A matter of definition
They say that imitation is the sincerest form of flattery. After arguing for years that to allow same-sex couples to marry would ‘redefine’ the institution, the God Squad are now ‘redefining’ marriage to suit themselves.
I can’t say I appreciate the compliment, but having comprehensively and decisively lost the argument against equal marriage on grounds of equality – for who could deny that our love and commitment is as powerful and valuable as anyone else’s – the holy warriors are getting desperate.
They are now claiming that equality isn’t the issue. It’s children.
It goes like this. Marriage, according to their new definition, is the union of a fertile man and a fertile woman capable of the generation of children, and the subsequent nurture of same. And ONLY that. So same-sex couples can’t marry. QED.
Writing in The Age, Catholic ethicist (surely a contradiction in terms) Nicholas Tonti-Filippini says non-biological parents ‘will not provide the biological link and security of identity that marriage naturally demands and confirms.’
This new definition reduces marriage to nothing more than a breeding permit, and in the process devalues many successful marriages.
It insults the couple who decide that in an overpopulated world they will forgo their own reproductive rights and raise children whose biological family can or will not.
It insults the couple who use reproductive technology to bring a child into the world, at an even greater emotional and financial cost than that borne by accidental ‘biological’ parents.
It tramples on all childless marriages – for if the sole point of marriage is ‘the generation and nurture of children through the complementary bodily union of a man and a woman’ (that’s pompous celibate priest-speak for Daddy and Mummy shagging without protection), then these marriages are no marriages at all.
And that goes double for same-sex marriages.
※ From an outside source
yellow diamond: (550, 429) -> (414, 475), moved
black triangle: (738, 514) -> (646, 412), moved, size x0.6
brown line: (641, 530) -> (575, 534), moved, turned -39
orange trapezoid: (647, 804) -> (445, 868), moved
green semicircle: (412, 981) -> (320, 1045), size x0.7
Unfortunately, this flies in the face of established scientific fact.
Two people are better than one at most things, including child-rearing, notwithstanding the amazing job done by the majority of single parents. A load shared, especially by a loving couple, is a load halved.
Children benefit from the consistency and continuity provided by a couple who have publicly committed themselves to each other and their children, aka married couples.
Neither their gender nor their breeding status are especially relevant.
Study after study shows children raised by same-sex couples have the same developmental outcomes as other children. They do not suffer from being raised by biologically unrelated parents.
Far from ‘devaluing’ marriage, same-sex marriage promotes the value of marriage for all. Wherever access to marriage is equalised, the rate of heterosexual marriage rises, especially among the young.
Not all of these marriages will be the kind of licensed breeding unions to which this ‘Christian’ redefinition seeks to reduce them. Every marriage has its own reasons, and its own value.
My aunt and uncle were my second parents. More understanding than my father, who expressed contempt for a son who preferred books to football, and my mother, who believed a wife should subjugate herself to her husband.
“Well, you see, your uncle and I, we’re not keen on that sort of thing,” said my aunt, explaining the twin beds.
“I don’t want you to think we didn’t love each other. He was fun. We were the best of pals. We did love each other. Just – not like that.”
They nurtured me when my parents rejected me – and smoothed the path to eventual family reconciliation. Was their marriage any less worthy of respect, celebration and honour than that of my biological parents? Tonti-Fillipini and his fellow-travellers seem to think so.
In their blindness and bigotry they would throw marriages like that of my aunt and uncle on a pyre of religious correctness. Anything to avoid celebrating and nurturing the love of two people of the same sex. And they call it ‘ethics’.